WASHINGTON — The Supreme Court heard arguments in a case today brought to them by the Mayo Clinic in which a branch of the Rochester-based hospital challenged the patent on a screening technique from a San Diego medical research company.
Prometheus Laboratories holds two patents on blood tests for determining the optimal dosage of certain types of drugs used to treat autoimmune disorders. In 2004, Mayo announced it had developed its own version of the tests and was planning on using and marketing them. Prometheus sued for patent infringement.
Lawyers for Mayo say its test is more accurate and would help doctors better serve their patients, but they’re unable to use the tests because of the Prometheus patents. Mayo challenged the patents in court, contending Prometheus was attempting to patent a natural occurrence it had simply observed instead of creating something new.
A federal judge originally ruled in favor of Mayo, but that judgment was overturned on appeal. The question before the Supreme Court was whether medical tests based on natural occurrences are patentable under federal law.
At the heart of the case was whether Prometheus’s diagnostic process was novel enough to warrant patent protection. It’s accepted that federal law doesn’t allow patents on natural occurrences alone, so Justice Stephen Breyer pressed the lawyers on what has to be added to such an observation to make it patentable. Breyer said too low a standard would allow someone to patent something as natural as a scientific discovery like, for example, Einstein’s e=mc2.
Mayo’s lawyer, Stephen Shapiro, said Prometheus hadn’t created something worthy of the patent. Rather, the patent was on a natural process alone and it prevented others from improving the practical aspects of it and marketing what they’d discovered.

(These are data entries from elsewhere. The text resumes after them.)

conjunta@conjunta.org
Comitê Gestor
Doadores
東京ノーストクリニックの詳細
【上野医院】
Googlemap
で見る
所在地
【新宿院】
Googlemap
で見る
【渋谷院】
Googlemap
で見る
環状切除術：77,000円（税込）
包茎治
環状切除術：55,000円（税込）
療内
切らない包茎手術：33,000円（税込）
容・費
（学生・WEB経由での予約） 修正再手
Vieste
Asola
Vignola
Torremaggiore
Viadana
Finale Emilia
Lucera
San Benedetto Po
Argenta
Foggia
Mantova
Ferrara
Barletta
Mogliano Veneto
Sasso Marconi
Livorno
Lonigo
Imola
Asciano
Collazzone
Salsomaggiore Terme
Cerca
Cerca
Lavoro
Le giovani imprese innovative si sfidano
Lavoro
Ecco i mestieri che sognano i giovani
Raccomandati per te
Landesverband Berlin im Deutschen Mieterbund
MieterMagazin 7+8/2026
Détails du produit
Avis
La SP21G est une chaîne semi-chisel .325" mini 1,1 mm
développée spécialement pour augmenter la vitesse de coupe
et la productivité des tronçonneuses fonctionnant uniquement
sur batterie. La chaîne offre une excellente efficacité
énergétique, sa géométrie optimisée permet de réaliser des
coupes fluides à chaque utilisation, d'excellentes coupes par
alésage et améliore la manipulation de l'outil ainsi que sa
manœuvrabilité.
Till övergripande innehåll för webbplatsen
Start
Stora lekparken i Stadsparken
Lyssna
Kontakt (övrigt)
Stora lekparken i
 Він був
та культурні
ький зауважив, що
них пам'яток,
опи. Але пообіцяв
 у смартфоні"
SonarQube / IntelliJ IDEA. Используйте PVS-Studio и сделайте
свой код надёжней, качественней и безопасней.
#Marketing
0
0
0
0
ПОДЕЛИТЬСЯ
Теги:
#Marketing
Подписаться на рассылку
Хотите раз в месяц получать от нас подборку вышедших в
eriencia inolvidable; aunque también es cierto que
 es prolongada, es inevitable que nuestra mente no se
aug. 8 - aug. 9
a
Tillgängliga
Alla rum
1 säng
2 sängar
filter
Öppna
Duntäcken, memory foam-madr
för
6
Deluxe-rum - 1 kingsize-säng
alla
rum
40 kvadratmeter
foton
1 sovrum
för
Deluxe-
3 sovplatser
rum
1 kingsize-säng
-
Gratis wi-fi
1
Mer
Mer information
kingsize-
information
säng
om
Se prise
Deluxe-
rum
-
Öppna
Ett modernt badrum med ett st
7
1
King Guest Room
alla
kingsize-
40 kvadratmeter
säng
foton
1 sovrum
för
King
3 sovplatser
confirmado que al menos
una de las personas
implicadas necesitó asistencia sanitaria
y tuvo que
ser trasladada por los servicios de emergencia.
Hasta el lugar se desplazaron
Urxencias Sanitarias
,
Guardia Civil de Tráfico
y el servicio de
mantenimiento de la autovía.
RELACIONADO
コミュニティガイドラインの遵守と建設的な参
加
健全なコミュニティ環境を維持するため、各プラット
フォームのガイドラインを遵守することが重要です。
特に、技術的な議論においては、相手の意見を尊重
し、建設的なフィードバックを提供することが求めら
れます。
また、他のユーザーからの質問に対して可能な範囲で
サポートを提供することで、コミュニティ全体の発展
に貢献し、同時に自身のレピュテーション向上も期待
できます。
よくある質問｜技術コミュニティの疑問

Justice Antonin Scalia suggested a low patenting standard would prevent others from discovering more accurate testing benchmarks than those devised by Prometheus, and Shapiro agreed.
But Prometheus’s lawyer, Richard Bress, said the patent wasn’t simply on the observed aspect of the blood tests. The company’s research had established chemical levels at which doctors should administer more drugs for their patients. In other words, they’d observed a natural process and created an original medical guideline on top of that observation.
Bress likened Prometheus’s patent to those issued on a procedure for using electricity to find metals in the ground. By Mayo’s standard, he said, the one would need to thoroughly instruct miners on where and how to dig in order to win a patent.
More legal analysis on the case can be found here. An opinion isn’t expected until sometime next year.